払拭しようともがけばもがくほど、イングヴェイ沼にはまっていくといった感じがします。
何気に他のメンバーも凄い面子揃い!
本作では、グラハム・ボネット以外のメンバーも何気に凄いメンツが揃いました。
ベースには元QUIET RIOTのチャック・ライト、ドラムスに元TED NUGENT BANDのパット・トーペイ、キーボードには元DRIVERのフィル・ウルフェという豪華メンバーがレコーディングに参加しています。
この面子を維持してライブツアーを敢行することは難しかったようですが、少なくともアルバム制作においては、クリス・インペリテリも水を得た魚の如くギターを弾きまくっています。
前作のEP盤では「速いだけ」「弾き過ぎ」といった印象が否めませんでしたが、さすがにその辺りも(少しは…)進歩の跡を感じさせるプレイっぷりとなっています。
メンバー・収録曲
メンバー
- ヴォーカル: グラハム・ボネット
- ギター : クリス・インペリテリ
- ベース : チャック・ライト
- ドラムス : パット・トーピー
- キーボード: フィル・ウルフェ
収録曲
- Stand in Line
- Since You’ve Been Gone
- Secret Lover
- Somewhere Over the Rainbow
- Tonight I Fly
- White and Perfect
- Leviathan
- Goodnight and Goodbye
- Playing With Fire
おすすめ楽曲
Stand in Line
アルバムのオープニングを飾るタイトル曲。
モロにアルカトラズを想起してしまうようなメロディアスなハードロックで幕を開けます。
いやぁ~、前作のロブ・ロックの「聴いてるこちらもつかれちゃう」常に全力疾走のヴォーカルに比べると、やはりグラハム・ボネットの 歌唱はさすがですね。
聴きながら思わず「うんうん」頷いてしまいます。
もちろん、グラハム・ボネット向けにアレンジがなされた楽曲なのでしょうが、声質といいパワーのかけどころといいお見事!。
素直に格好良いと思います。
クリス・インペリテリのギターも、新作のオープニング曲に相応しく「景気づけの弾きまくり」状態で、これでもかと言わんばかりの神業を披露。
しかし、前作のような「嫌味」というか周囲が引いちゃうような「浮きまくり感」はなく、あくまで楽曲への濃い目の味付け程度の存在感で何とか踏み止まっている印象です。
CoCo壱番屋のカレーで例えるなら「2辛」程度でありましょうか。

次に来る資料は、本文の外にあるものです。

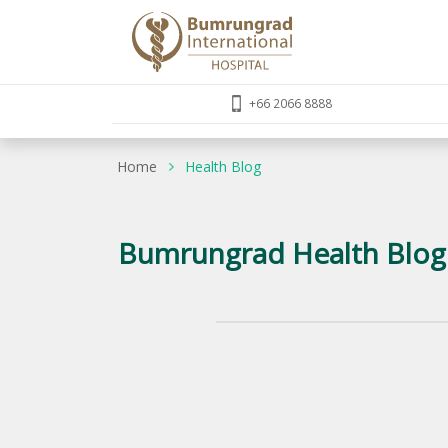
+66 2066 8888
Home
Health Blog
Bumrungrad Health Blog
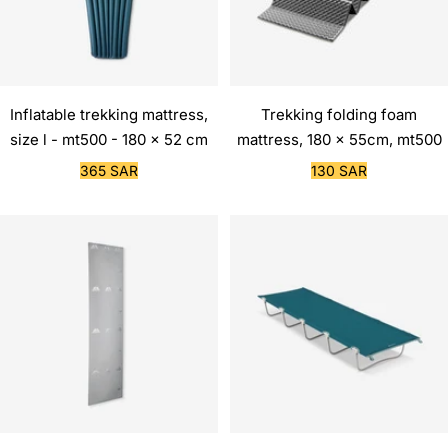
Inflatable trekking mattress,
Trekking folding foam
size l - mt500 - 180 x 52 cm
mattress, 180 x 55cm, mt500
Sale
Sale
365 SAR
130 SAR
price
price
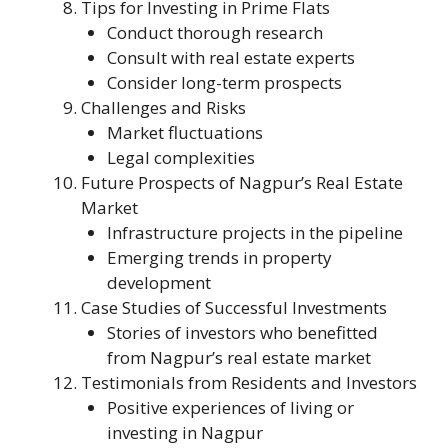
Tips for Investing in Prime Flats
Conduct thorough research
Consult with real estate experts
Consider long-term prospects
Challenges and Risks
Market fluctuations
Legal complexities
Future Prospects of Nagpur’s Real Estate
Market
Infrastructure projects in the pipeline
Emerging trends in property
development
Case Studies of Successful Investments
Stories of investors who benefitted
from Nagpur’s real estate market
Testimonials from Residents and Investors
Positive experiences of living or
investing in Nagpur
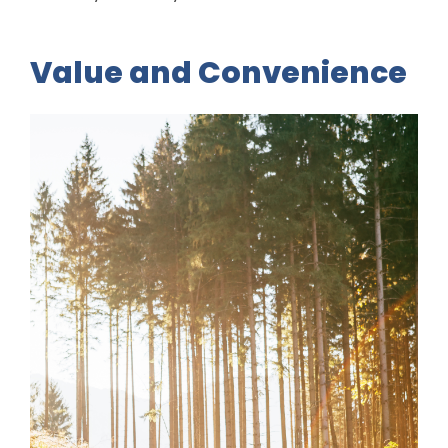
Value and Convenience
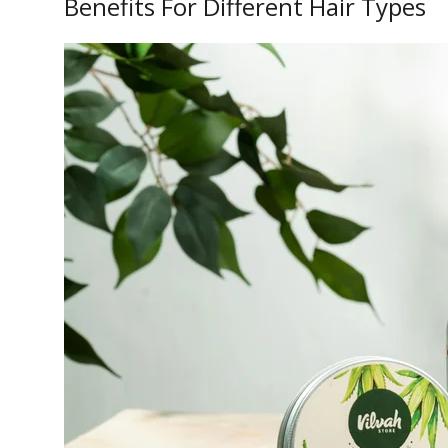
Benefits For Different Hair Types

(???知らねえって…)
Since You’ve Been Gone
ここ2曲目で早くも持ってきました、往年の名曲!。
もはやグラハム・ボネットの代名詞ともいうべきヒット・チューンがアレンジされて登場です。
ここまでくるとメロディは同じでももはや別曲と解釈した方が良い、いや解釈しないとチョッと受け入れ難い往年のファンの方も多いのではないでしょうか。
先ずはイントロのリフからして「あの」まろやかなトーンや、どことなく感じる望郷感(個人的見解)は消えうせていますね。
まるでアマチュアバンドのディストーションバリバリの歪ませ過ぎの安っぽいトーン…。
色気も何もなく粗雑に刻まれるリフの展開に、少し悲しくなってしまいます。
赤提灯の焼き鳥屋に例えるならば、ゴリゴリであんまり味のしない「砂肝」と言ったところ。
一方、グラハム・ボネットのヴォーカルは、出だしこそいきなりのシャウトをかまして妙にハイテンションですが、さすがに曲中では安定飛行に入り安全ベルト着用のサインが消えました。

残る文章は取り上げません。